*** Opening Data listing ***

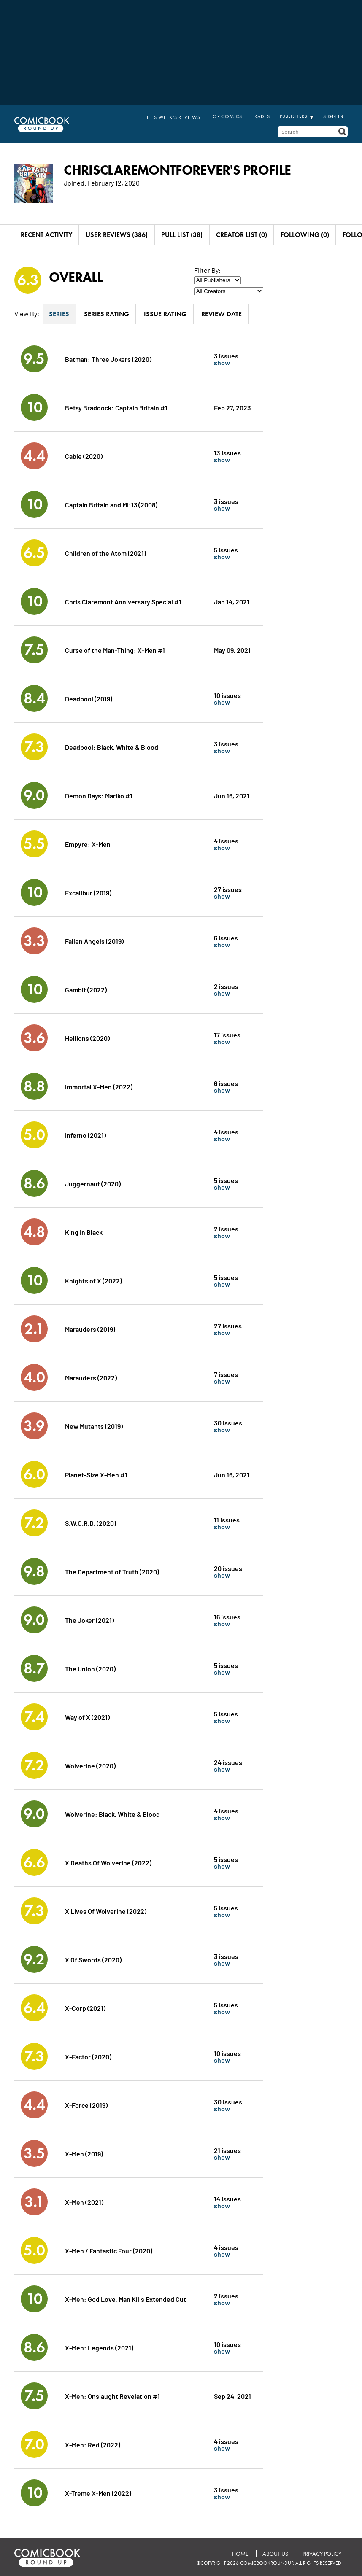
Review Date (221, 313)
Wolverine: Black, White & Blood (112, 1812)
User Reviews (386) (117, 233)
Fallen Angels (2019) (94, 939)
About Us (275, 2552)
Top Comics (230, 116)
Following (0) (305, 233)
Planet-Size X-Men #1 (96, 1473)
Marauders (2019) (90, 1327)
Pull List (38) (182, 233)
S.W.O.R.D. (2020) (90, 1521)
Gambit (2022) (86, 988)
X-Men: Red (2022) (92, 2443)
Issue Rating (165, 313)
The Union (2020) (90, 1667)
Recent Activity (46, 233)
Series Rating (106, 313)
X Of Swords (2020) (93, 1958)
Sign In (334, 116)
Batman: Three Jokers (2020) (108, 357)
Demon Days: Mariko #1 (98, 794)
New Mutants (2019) (94, 1424)
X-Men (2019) (84, 2152)
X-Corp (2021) (85, 2006)
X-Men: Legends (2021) (99, 2346)
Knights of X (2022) (93, 1279)
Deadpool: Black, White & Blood (112, 745)
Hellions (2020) (87, 1036)
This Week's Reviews (181, 116)
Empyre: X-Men (88, 842)
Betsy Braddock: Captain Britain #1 (116, 405)
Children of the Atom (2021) (105, 551)
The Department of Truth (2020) (112, 1570)
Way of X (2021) (87, 1715)
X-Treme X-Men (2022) (98, 2491)
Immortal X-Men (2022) (98, 1085)
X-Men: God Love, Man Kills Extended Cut (125, 2297)
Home (240, 2552)
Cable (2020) (84, 454)
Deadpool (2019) (88, 697)
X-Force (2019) (86, 2103)
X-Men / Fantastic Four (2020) (109, 2249)
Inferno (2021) (85, 1133)
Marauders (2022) (91, 1376)
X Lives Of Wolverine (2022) (105, 1909)
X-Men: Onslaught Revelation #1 (112, 2394)
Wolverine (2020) (90, 1764)
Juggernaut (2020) (93, 1182)
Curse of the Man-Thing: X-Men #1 (115, 648)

*** Closing Data listing ***

◆ What the task requires
Leaving all pictures aside, quote each record exactly.

◆ Task response
Review Date (221, 313)
Wolverine: Black, White & Blood (112, 1812)
User Reviews (386) (117, 233)
Fallen Angels (2019) (94, 939)
About Us (275, 2552)
Top Comics (230, 116)
Following (0) (305, 233)
Planet-Size X-Men #1 (96, 1473)
Marauders (2019) (90, 1327)
Pull List (38) (182, 233)
S.W.O.R.D. (2020) (90, 1521)
Gambit (2022) (86, 988)
X-Men: Red (2022) (92, 2443)
Issue Rating (165, 313)
The Union (2020) (90, 1667)
Recent Activity (46, 233)
Series Rating (106, 313)
X Of Swords (2020) (93, 1958)
Sign In (334, 116)
Batman: Three Jokers (2020) (108, 357)
Demon Days: Mariko #1 (98, 794)
New Mutants (2019) (94, 1424)
X-Men (2019) (84, 2152)
X-Corp (2021) (85, 2006)
X-Men: Legends (2021) (99, 2346)
Knights of X (2022) (93, 1279)
Deadpool: Black, White & Blood (112, 745)
Hellions (2020) (87, 1036)
This Week's Reviews (181, 116)
Empyre: X-Men (88, 842)
Betsy Braddock: Captain Britain #1 (116, 405)
Children of the Atom (2021) (105, 551)
The Department of Truth (2020) (112, 1570)
Way of X (2021) (87, 1715)
X-Treme X-Men (2022) (98, 2491)
Immortal X-Men (2022) (98, 1085)
X-Men: God Love, Man Kills Extended Cut (125, 2297)
Home (240, 2552)
Cable (2020) (84, 454)
Deadpool (2019) (88, 697)
X-Force (2019) (86, 2103)
X-Men / Fantastic Four (2020) (109, 2249)
Inferno (2021) (85, 1133)
Marauders (2022) (91, 1376)
X Lives Of Wolverine (2022) (105, 1909)
X-Men: Onslaught Revelation #1 (112, 2394)
Wolverine (2020) (90, 1764)
Juggernaut (2020) (93, 1182)
Curse of the Man-Thing: X-Men #1 (115, 648)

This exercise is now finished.